DOMINO EFFECT: After Flynn’s Fall, Democrats Deliver BAD News For Trump
The pieces that helped Donald Trump win the 2016 elections are starting to fall and a domino effect could bring Trump down in the end.
After the resignation of Trump’s national security adviser, Mike Flynn, Democrats are now demanding Jason Chaffetz, the top congressional watchdog in the House, to dig into allegations around President Donald Trump’s role in the collusion with Russia ― or step aside.
Benghazi and Hillary Clinton’s email were worth numerous hearings, subpoenas and probes. But possible collusion between the president and Russia? Crickets.
Flynn resigned over his reported contacts with Russians, and discussions with the Russian ambassador about sanctions levied by the Obama administration that he allegedly had before Trump’s inauguration. Flynn at first denied the talks, then said it was only one conversation, then said he could not remember what he talked about.
Democrats have repeatedly called on Congress to launch probes into Russia’s attempts to influence the 2016 election against Hillary Clinton, with limited success. Democrats on the House Committee on Oversight and Government Reform, chaired by Rep. Jason Chaffetz (R-Utah), had already asked Chaffetz to seek various documents from the FBI, National Security Council and Department of Defense regarding the investigation.

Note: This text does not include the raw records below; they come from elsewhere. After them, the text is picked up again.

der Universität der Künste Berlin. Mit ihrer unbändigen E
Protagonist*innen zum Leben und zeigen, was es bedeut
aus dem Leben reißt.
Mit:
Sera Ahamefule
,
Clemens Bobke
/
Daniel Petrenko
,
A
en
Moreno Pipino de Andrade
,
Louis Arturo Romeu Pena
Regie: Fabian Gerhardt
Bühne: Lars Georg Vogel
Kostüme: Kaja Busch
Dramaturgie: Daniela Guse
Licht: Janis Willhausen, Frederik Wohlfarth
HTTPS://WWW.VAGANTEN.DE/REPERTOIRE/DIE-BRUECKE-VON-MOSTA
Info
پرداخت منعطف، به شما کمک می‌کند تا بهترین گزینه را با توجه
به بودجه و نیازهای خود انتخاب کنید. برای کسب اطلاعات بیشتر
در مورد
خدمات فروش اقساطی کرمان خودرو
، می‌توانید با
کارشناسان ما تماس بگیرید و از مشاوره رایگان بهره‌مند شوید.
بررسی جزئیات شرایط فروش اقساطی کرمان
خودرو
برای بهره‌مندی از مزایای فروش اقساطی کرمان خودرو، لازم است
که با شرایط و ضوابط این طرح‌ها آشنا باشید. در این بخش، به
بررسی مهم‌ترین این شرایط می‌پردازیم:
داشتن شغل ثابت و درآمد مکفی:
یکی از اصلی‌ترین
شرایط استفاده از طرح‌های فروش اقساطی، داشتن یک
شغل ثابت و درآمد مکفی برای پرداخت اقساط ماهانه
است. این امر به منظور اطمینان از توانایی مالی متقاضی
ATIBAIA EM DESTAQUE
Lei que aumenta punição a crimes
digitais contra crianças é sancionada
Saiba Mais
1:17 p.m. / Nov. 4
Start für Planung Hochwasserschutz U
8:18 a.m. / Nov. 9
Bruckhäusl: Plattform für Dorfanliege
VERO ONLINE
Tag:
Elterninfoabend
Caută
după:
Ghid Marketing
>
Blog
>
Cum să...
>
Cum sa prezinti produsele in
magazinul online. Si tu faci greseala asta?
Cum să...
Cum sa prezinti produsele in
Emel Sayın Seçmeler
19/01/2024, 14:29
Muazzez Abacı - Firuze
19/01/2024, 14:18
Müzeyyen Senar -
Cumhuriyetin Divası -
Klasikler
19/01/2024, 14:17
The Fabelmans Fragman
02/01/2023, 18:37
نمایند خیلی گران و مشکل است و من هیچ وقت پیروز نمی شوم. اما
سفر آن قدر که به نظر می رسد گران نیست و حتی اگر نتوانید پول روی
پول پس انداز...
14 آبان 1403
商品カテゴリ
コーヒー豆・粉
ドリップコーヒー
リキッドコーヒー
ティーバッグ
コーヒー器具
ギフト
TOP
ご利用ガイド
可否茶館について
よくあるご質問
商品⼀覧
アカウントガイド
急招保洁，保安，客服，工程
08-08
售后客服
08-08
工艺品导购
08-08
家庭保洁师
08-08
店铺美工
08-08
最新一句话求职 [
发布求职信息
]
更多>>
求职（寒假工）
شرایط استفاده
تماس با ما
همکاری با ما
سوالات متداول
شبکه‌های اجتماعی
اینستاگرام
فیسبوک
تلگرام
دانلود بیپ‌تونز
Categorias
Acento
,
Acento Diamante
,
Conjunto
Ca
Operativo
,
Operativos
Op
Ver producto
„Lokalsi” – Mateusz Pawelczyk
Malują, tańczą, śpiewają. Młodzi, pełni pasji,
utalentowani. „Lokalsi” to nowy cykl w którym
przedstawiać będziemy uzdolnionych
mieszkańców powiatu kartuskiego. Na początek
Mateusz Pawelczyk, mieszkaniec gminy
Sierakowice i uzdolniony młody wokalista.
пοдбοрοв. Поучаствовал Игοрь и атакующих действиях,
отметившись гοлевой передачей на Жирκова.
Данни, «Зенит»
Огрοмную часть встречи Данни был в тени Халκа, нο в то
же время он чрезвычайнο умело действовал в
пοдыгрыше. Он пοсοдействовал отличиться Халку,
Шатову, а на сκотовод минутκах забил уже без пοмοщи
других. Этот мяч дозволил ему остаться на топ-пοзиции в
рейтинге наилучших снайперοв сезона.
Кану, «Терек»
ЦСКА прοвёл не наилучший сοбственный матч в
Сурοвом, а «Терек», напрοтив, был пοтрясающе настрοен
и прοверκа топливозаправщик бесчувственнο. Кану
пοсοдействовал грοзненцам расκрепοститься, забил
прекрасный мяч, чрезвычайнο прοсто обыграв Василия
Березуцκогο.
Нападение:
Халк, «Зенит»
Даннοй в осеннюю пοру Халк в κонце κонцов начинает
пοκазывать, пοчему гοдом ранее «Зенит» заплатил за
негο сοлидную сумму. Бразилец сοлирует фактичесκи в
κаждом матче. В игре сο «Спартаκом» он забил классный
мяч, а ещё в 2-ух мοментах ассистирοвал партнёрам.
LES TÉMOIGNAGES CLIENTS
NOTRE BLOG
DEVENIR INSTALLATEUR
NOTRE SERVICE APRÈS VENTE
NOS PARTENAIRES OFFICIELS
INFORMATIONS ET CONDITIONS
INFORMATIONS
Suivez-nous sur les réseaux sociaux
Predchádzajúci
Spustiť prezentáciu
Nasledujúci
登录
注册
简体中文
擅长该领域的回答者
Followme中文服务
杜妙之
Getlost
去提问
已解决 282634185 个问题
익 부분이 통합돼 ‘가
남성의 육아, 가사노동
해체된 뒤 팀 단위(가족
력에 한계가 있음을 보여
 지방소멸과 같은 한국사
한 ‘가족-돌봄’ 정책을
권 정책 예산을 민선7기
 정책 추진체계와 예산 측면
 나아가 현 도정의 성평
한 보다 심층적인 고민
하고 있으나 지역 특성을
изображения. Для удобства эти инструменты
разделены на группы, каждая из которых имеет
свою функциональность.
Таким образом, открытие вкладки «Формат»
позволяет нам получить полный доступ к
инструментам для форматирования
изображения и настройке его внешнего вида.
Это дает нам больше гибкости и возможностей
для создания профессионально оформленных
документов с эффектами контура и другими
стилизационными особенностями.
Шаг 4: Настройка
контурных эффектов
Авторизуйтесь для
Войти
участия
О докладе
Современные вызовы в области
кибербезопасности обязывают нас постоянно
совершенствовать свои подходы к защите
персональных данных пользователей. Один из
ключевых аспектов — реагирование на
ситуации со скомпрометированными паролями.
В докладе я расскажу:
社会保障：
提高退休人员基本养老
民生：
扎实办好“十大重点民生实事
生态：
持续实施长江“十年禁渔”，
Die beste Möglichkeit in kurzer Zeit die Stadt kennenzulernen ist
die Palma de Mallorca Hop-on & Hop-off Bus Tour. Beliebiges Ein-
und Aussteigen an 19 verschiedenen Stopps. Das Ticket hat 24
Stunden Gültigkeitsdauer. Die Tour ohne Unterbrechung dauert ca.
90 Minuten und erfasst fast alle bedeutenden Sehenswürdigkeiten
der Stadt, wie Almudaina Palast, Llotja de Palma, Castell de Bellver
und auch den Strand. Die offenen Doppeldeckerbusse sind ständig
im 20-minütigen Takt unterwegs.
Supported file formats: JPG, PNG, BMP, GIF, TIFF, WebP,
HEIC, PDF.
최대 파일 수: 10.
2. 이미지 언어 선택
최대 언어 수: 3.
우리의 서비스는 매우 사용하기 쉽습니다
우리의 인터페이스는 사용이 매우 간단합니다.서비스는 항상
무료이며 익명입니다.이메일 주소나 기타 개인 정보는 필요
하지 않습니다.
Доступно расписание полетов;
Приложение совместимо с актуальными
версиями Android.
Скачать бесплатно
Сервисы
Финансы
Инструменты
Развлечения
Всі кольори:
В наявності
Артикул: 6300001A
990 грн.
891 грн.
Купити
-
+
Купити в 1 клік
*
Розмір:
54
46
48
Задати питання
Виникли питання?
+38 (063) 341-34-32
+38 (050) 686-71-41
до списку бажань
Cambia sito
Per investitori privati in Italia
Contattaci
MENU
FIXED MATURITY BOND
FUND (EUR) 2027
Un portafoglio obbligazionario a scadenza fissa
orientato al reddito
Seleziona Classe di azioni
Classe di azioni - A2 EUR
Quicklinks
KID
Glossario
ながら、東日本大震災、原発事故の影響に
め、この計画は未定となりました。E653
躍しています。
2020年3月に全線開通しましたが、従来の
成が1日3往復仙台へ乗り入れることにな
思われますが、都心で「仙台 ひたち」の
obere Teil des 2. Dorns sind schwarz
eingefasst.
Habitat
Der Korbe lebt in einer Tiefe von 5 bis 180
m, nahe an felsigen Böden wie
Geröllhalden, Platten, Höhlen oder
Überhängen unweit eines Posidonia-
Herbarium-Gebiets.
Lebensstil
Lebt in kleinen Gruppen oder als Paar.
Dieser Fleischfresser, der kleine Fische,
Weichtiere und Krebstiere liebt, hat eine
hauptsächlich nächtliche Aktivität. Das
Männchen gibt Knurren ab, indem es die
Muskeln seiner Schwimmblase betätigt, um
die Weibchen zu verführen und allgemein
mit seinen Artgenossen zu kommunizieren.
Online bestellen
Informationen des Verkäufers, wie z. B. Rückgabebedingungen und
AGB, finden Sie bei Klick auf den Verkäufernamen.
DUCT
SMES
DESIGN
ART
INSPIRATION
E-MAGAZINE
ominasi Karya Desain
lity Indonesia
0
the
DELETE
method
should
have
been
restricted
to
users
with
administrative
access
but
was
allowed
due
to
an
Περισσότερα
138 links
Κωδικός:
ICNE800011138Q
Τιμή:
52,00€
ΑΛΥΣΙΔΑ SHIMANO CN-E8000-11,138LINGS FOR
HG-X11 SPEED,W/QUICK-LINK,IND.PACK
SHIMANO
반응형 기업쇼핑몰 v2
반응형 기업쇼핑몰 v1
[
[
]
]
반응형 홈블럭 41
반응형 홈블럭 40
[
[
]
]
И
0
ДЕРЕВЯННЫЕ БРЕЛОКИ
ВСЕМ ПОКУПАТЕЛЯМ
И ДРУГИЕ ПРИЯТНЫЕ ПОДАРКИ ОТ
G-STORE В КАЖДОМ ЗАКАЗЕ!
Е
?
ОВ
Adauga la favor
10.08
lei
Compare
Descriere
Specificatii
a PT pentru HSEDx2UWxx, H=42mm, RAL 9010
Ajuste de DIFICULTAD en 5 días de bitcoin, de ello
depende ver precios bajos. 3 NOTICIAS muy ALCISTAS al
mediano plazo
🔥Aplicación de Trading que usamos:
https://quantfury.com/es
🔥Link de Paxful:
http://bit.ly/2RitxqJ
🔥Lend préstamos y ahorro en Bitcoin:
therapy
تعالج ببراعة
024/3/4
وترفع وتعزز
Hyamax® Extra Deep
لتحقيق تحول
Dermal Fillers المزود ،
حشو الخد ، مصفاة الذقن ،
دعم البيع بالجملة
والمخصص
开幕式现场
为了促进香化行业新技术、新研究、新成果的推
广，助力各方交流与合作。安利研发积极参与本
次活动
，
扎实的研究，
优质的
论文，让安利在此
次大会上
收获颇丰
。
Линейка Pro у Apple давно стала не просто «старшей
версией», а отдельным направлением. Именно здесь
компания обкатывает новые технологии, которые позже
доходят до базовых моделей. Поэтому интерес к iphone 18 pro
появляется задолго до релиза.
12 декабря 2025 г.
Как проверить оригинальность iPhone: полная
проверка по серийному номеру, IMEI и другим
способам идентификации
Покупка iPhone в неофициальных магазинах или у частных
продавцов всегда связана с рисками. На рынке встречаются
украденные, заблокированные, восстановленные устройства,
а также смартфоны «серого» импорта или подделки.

Chaffetz has declined to do so, prompting Democrats to express greater alarm.
“Today, all Democratic Members of the Committee write to you jointly to request that you either reconsider your decision and initiate this investigation, or step aside and allow the Committee to vote on conducting basic oversight going forward,” the Democrats wrote in a letter to Chaffetz.
Chaffetz’ office did not immediately respond to a request for comment.
Democrats find the reluctance of Chaffetz to investigate the Trump administration especially frustrating after Republicans focused so doggedly on Clinton’s role in Benghazi and her ill-considered private email system.
“It is difficult to imagine a more serious list of allegations for our Committee to investigate,” the letter said. “They demand a robust, immediate, and bipartisan investigation rather than partisan stonewalling and the transparent excuses for inaction. If you are not willing to take action, then we ask that you allow us to do our job by scheduling a vote on proposals from other Members of the Committee.”
As Political Dig reported:
After a CIA report confirmed that Russia interfered with the 2016 presidential elections, a tsunami of evidence surfaced online showing that Donald Trump was openly communicating with the Kremlin the entire time, using the press to send not so veiled messages to Vladimir Putin. The video below is an extraordinary example.
During a press conference, Trump called Russia to commit a cybercrime against Hillary Clinton and promising that Russia would be “rewarded mightily.”
“Russia, if you’re listening, I hope you’re able to find the 30,000 emails that are missing,” Trump said at a press conference in Doral, Florida, Wednesday morning after the second night of the Democratic convention. “I think you will probably be rewarded mightily by our press. Let’s see if that happens.”
Despite growing concerns from the Intelligence community, Trump refused to call on Russian President Vladimir Putin to stay out of the American elections and instead reasserted his desire to draw closer to the autocratic Russian leader.
Here’s a timeline of Trump’s comments that suggests his connection to the Russian dictator started years before the election:
October 2007: Trump said Putin’s doing a great job
“Look at Putin – what he’s doing with Russia – I mean, you know, what’s going on over there. I mean this guy has done – whether you like him or don’t like him – he’s doing a great job in rebuilding the image of Russia and also rebuilding Russia period,” Trump told Larry King on CNN.
December 2011: Trump praised Putin’s “intelligence” and “no-nonsense way.”
“Putin has big plans for Russia. He wants to edge out its neighbors so that Russia can dominate oil supplies to all of Europe,” Trump said. “I respect Putin and Russians but cannot believe our leader (Obama) allows them to get away with so much…Hats off to the Russians.”
June 2013: Trump wonders if Putin will be his “new best friend”
“Will he become my new best friend?” Trump asked of Putin in a tweet wondering whether Putin would attend the 2013 Miss Universe pageant Trump brought to Moscow.
October 2013: Trump says Putin is outsmarting the US
“I think he’s done really a great job of outsmarting our country,” Trump told Larry King after Putin successfully dissuaded the US from striking Syria by arranging with the US for the removal of Syria’s chemical weapons.
Oct. 11, 2015: Trump says he and Putin had good ratings together.
Asked on CBS’ “Face the Nation” about similarities between him and Putin, Trump pointed to their appearance on same edition of “60 Minutes.”
And this is just the tip of the iceberg.